Ainslie had intended to become a priest, until art claimed his imagination when he was a student. He studied at the University of Natal, Pietermaritzburg from 1952–1955. In 1958, he completed his honours degree in Fine Art. On completion of his studies he taught at Michael house, a school in KwaZulu Natal. He also taught art at Cyrene Mission in Zimbabwe and King Edward VII School in Johannesburg, his alma mater.

In 1960, Bill married Sophia Jansen-Schottell (known as Fieka). He died in a car accident in August 1989 returning from an international workshop at the Cyrene Mission in Zimbabwe.

==Career==
Ainslie's paintings transitioned from monumental African figures featuring mothers and children, and farm labourers to abstract expressionism.

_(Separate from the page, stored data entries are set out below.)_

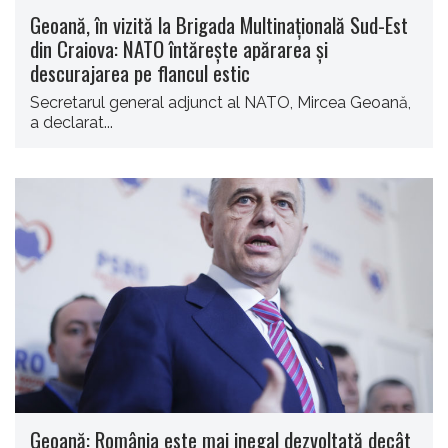
Geoană, în vizită la Brigada Multinaţională Sud-Est
din Craiova: NATO întăreşte apărarea şi
descurajarea pe flancul estic
Secretarul general adjunct al NATO, Mircea Geoană,
a declarat...
Geoană: România este mai inegal dezvoltată decât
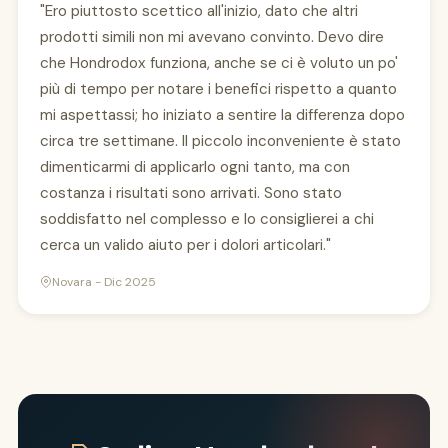
"Ero piuttosto scettico all'inizio, dato che altri
prodotti simili non mi avevano convinto. Devo dire
che Hondrodox funziona, anche se ci è voluto un po'
più di tempo per notare i benefici rispetto a quanto
mi aspettassi; ho iniziato a sentire la differenza dopo
circa tre settimane. Il piccolo inconveniente è stato
dimenticarmi di applicarlo ogni tanto, ma con
costanza i risultati sono arrivati. Sono stato
soddisfatto nel complesso e lo consiglierei a chi
cerca un valido aiuto per i dolori articolari."
Novara - Dic 2025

He was renowned for his use of striking and vibrant colours.

His painting found connections with American abstract expressionism and as a result, Ainslie tended to teach abstraction.

His work has been exhibited at the Goodman Gallery, the Johannesburg Art Gallery and the National Gallery of Zimbabwe.

==Legacy==
Bill Ainslie founded the Johannesburg Art Foundation in 1982. He trained artists such as Helen Sebidi, William Kentridge, Dumile Feni and David Koloane. The studio was a non-profit organization began informally, operating from fellow artist Cecily Sash's home before Ainslie eventually, in 1977, bought a house that came to be the Johannesburg Art Foundation. Ainslie's art foundation maintained a teaching philosophy which opposed any form of discrimination and stressed that art education should be a possibility for everyone.

The Johannesburg Art Foundation made a significant contribution to South African art and more particularly the progressive development of black South African artists.

Ainslie helped start FUBA (the Federated Union of Black Artists), FUNDA (which means learn in Xhosa) and the Alexandra Arts Centre.

In 1985, the year of South African State of Emergency, Ainslie formed the artist's residency, Thupelo Workshops, in Cape Town with David Koloane and Kagiso Patrick Mautloa, supported by Triangle Network, FUBA, FUNDA and the Johannesburg Art Foundation.

Between 1964 and 1988 he held several exhibitions and received three Art SA Today awards.

On 29 August 1999, The Bill Ainslie Gallery was opened at the Johannesburg Art Foundation to coincide with the 10th anniversary of his death. The Foundation closed in 2001 due to a lack of support.